Item B: The user later asked how to package the local server with Docker Compose.
Result:
Item A happened before Item B.
Causal relationships
Causal relationships answer:
Why did one memory lead to, explain, or support another?
Many useful memories are not just related by topic or time. One memory may explain a decision, enable an action, motivate a preference, or describe the cause of a resolved problem.
Causal links let Memind represent relationships such as caused_by, enabled_by, and motivated_by.
Processing flow
Memory Items
-> Causal Signal Detection
-> Candidate Pairing
-> Relation Classification
-> Evidence Validation
-> Causal Item Links
What gets stored
| Stored object | Meaning |
|---|
| Causal Item Link | A typed item-to-item causal relationship. |
| Relation Code | The causal relation, such as caused_by, enabled_by, or motivated_by. |
| Strength | The confidence or weight of the relationship. |
Why it matters
Causal relationships help Memind:
- understand why a decision was made
- connect problems with resolutions
- reuse troubleshooting knowledge
- preserve motivation behind preferences and constraints
- help Insight Tree consolidation capture “why” patterns, not only “what” facts
Example
Item A: The Maven build failed because the Java version was too old.

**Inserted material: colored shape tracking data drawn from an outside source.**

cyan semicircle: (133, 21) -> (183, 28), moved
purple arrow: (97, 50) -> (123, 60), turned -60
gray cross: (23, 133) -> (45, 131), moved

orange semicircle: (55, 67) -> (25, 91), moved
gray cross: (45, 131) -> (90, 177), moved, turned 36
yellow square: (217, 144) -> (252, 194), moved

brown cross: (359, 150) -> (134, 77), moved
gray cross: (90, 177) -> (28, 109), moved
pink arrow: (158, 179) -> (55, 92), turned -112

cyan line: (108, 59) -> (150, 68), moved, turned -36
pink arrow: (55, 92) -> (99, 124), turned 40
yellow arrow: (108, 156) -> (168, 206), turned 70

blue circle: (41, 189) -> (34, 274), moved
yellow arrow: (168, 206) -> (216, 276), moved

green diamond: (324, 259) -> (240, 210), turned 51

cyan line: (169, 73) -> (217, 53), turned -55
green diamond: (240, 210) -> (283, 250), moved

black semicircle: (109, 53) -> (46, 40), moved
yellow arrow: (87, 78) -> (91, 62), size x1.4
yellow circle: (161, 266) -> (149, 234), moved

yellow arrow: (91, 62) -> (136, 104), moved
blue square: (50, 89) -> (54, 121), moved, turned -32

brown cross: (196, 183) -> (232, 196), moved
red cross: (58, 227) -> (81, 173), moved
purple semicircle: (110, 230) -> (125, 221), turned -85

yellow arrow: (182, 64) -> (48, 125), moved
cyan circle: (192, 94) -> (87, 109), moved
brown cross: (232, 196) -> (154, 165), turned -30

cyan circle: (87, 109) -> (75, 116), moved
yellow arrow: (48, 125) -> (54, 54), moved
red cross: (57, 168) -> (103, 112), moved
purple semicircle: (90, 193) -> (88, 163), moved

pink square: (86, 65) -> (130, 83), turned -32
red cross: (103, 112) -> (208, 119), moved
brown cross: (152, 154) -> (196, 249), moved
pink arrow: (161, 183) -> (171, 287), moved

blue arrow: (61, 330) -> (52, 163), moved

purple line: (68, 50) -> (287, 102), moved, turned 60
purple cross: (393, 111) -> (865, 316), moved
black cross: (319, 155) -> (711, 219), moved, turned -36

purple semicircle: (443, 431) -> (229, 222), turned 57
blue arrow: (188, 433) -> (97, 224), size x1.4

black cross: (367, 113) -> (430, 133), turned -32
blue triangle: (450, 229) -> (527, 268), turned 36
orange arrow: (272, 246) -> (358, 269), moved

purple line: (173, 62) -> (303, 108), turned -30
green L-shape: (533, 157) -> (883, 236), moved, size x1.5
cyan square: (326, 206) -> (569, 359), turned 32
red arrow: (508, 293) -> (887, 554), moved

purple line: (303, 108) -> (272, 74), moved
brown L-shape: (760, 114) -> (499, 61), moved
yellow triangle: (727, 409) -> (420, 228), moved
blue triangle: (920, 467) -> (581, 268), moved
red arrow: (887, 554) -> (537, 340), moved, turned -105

Item B: The issue was resolved by switching to Java 21.
Result:
The resolution is connected to the diagnosis through a causal relationship.
Why these relationships matter
The Item Graph is not only for visualization.
Graph relationships are used by multiple parts of Memind:
| Used by | How |
|---|
| Retrieval | Graph assist can expand from direct matches to related memory. |
| Memory Threads | Related items can be grouped into evolving topic projections. |
| Insight Tree | Connected memory can be consolidated into higher-level understanding. |
| Memind UI | Developers can inspect entities, aliases, mentions, item links, relationship types, strengths, and evidence sources. |
This is how Memind moves from isolated facts to connected memory.